Von März 1998 bis August 2006 wurde Natascha Kampusch von Peiniger Wolfgang Priklopil in dessen Haus in Wien-Strasshof gefangen gehalten.
Im schalldichten und fensterlosen Kellerverlies konnte das Mädchen naturgemäß keinen Kontakt zur Außenwelt herstellen, auch wenn sie mit fortgeschrittenem Alter gelegentlich zum Duschen in das Haus des Entführers durfte. Wenige Monate vor der Flucht soll sie laut Medienberichten dann sogar bei einem Skiausflug am Hochkar gesichtet worden sein. Diese Umstände sind maßgeblich für die behördliche Aufklärungsarbeit und das kompromisslose Festhalten der Staatsanwaltschaft an der Einzeltäter-Theorie.
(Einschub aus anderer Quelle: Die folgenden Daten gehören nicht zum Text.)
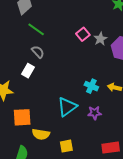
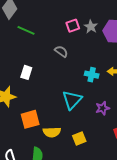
pink square: (83, 34) -> (73, 26), turned 32
gray semicircle: (38, 52) -> (61, 51), moved
purple star: (95, 113) -> (103, 108), moved

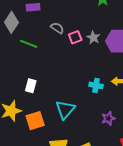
gray semicircle: (61, 51) -> (57, 28), moved
cyan triangle: (72, 100) -> (65, 110), moved
orange square: (30, 119) -> (35, 121), moved

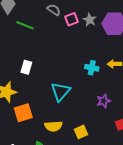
orange square: (35, 121) -> (23, 113), moved

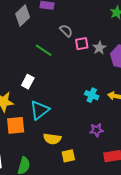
green line: (25, 25) -> (44, 50), moved
cyan triangle: (61, 92) -> (40, 110), moved
yellow semicircle: (53, 126) -> (52, 139), moved

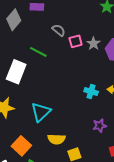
white rectangle: (28, 82) -> (16, 72), moved, size x1.6
orange square: (16, 125) -> (21, 146), moved, turned -36

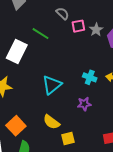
cyan triangle: (41, 112) -> (52, 85), moved
purple star: (100, 126) -> (84, 104), moved
yellow semicircle: (57, 139) -> (51, 122), turned 30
In einem Schreiben hat sich der ehemalige Präsident des Obersten Gerichtshofes und Mitglied der sogenannten „Kampusch-Evaluierungskommission“, Dr. Johann Rzeszut, an die fünf Klubobleute im Nationalrat gewandt. Darin schildert Rzeszut sachlich nicht nachvollziehbare Vorgangsweisen der Staatsanwaltschaft im Zusammenhang mit dem Entführungs- und Abgängigkeitsfall. Unter anderem soll das Haus des Peinigers noch während der polizeilichen Untersuchung zur „teilweisen, unkontrollierten Räumung“ durch den Freund und Geschäftspartner des Peinigers freigegeben worden sein.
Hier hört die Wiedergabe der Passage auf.